Database catalogues Australia's "invisible forest"

Mixed marine diatoms – transmission electron microscopy. Image by Dr Penny Ajani

Mixed marine diatoms – transmission electron microscopy. Image by Dr Penny Ajani

In summary: 
  • A database of 3.5 million records on Australian phytoplankton is now available thanks to a unique collaboration, with some of the records going back to 1844
  • Phytoplankton communities sustain ocean ecosystems and the database provides a baseline to better understand these marine microalgae in a changing world

In an unparalleled collaboration, phytoplankton experts from around Australia, including those from University of Technology Sydney, have come together for the first time to establish the Australian Phytoplankton Database (APD).  

Published this week in Scientific Data (a Nature publication) the database, comprising 3.5 million records extending from 1844 to the present day, will help answer some basic questions about microalgae in our coastal oceans – how many species do we have, how many are toxic and how will they perform in a warmer world?

"Establishing a link between climate change and trends in phytoplankton is challenging and requires the collection of suitably long term data," says co-author Dr Penny Ajani from the UTS Climate Change Cluster (C3) Seafood Safety research team.

"Phytoplankton are largely unseen to most people, yet they are responsible for 50 per cent of the oxygen we breathe and power our marine ecosystems.
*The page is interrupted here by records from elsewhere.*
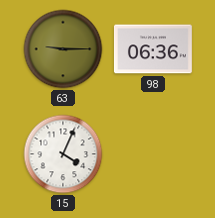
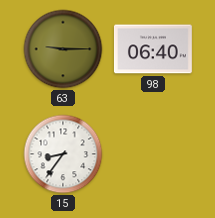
98: 06:36 -> 06:40
15: 4:04 -> 8:36
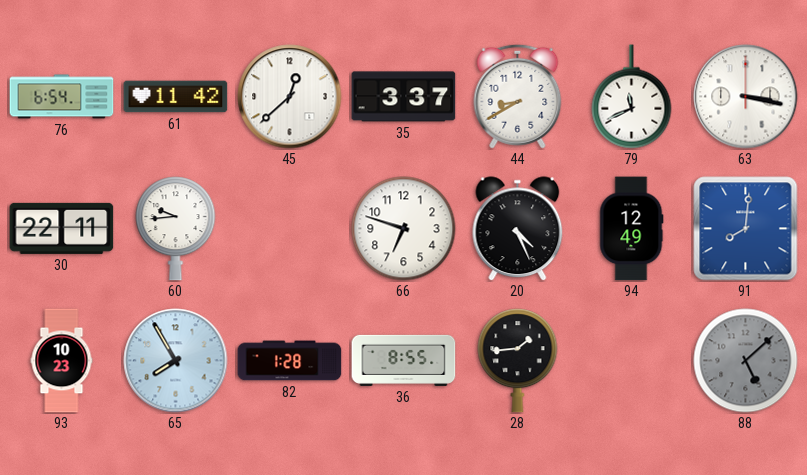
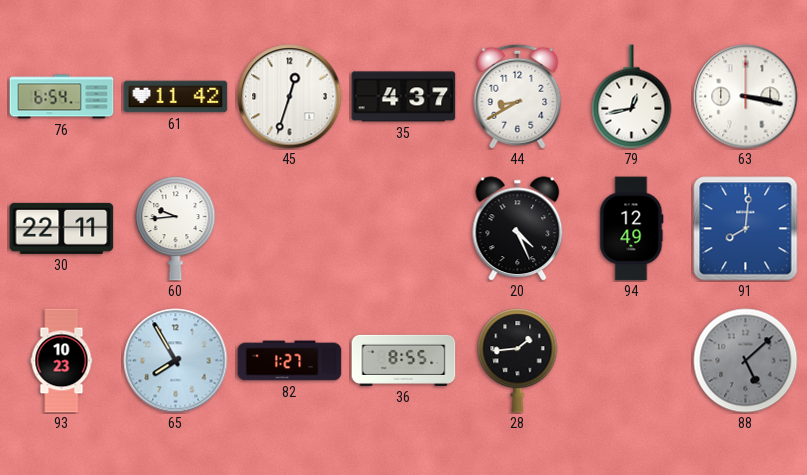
45: 12:38 -> 12:33
35: 3:37 -> 4:37
79: 11:41 -> 12:43
66: 6:48 -> none
82: 1:28 -> 1:27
These microscopic marine microalgae are an 'invisible forest' yet they drive the productivity of our fisheries and aquaculture and even underpin the health of our coral reefs, so it's vital to better understand their ecology and abundance."
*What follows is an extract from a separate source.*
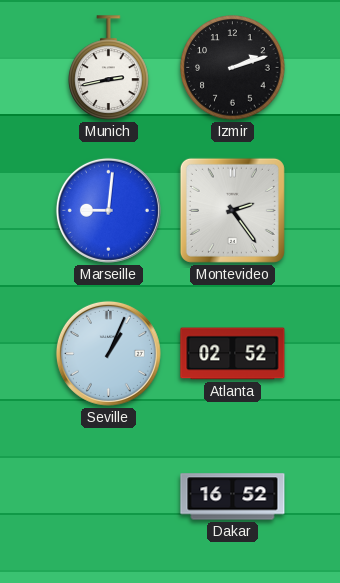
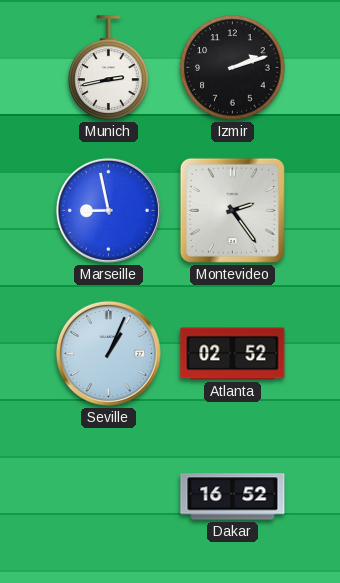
Marseille: 9:01 -> 8:58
Dr Ajani said that the downside to some microalgae was the formation of blooms and the production of deadly toxins, with one bloom in Tasmania in 2012, caused by a toxic dinoflagellate alga Alexandrium tamarense, resulting in an economic loss of $23million.

"We still have very little idea of why they produce such complex and toxic chemicals so this collaboration has the potential to better protect Australia's important aquaculture industries."

Painstakingly gathered from the literature, active and retired researchers, consultancies, archives and databases, the APD is a national initiative led by CSIRO Oceans and Atmospheric Division researcher Dr Claire Davies. The database provides a baseline for all future work and will be invaluable for global climate change studies including ocean ecosystem modelling.

The Australian Phytoplankton Database is available through the Australian Ocean Data Network (AODN) portal. This portal is the main repository for marine data in Australia. The Phytoplankton Database will be maintained in the CSIRO data centre and can be updated with new records, which will automatically upload to the AODN.

Publication details:
"A database of marine phytoplankton abundance, biomass and species composition in Australian waters" by Claire Davies, Alex Coughlan, Gustaaf Hallegraeff, Penelope Ajani et al (Paper #SDATA-15-00180B) Published in Scientific Data, a Nature publication, 21st June 2016.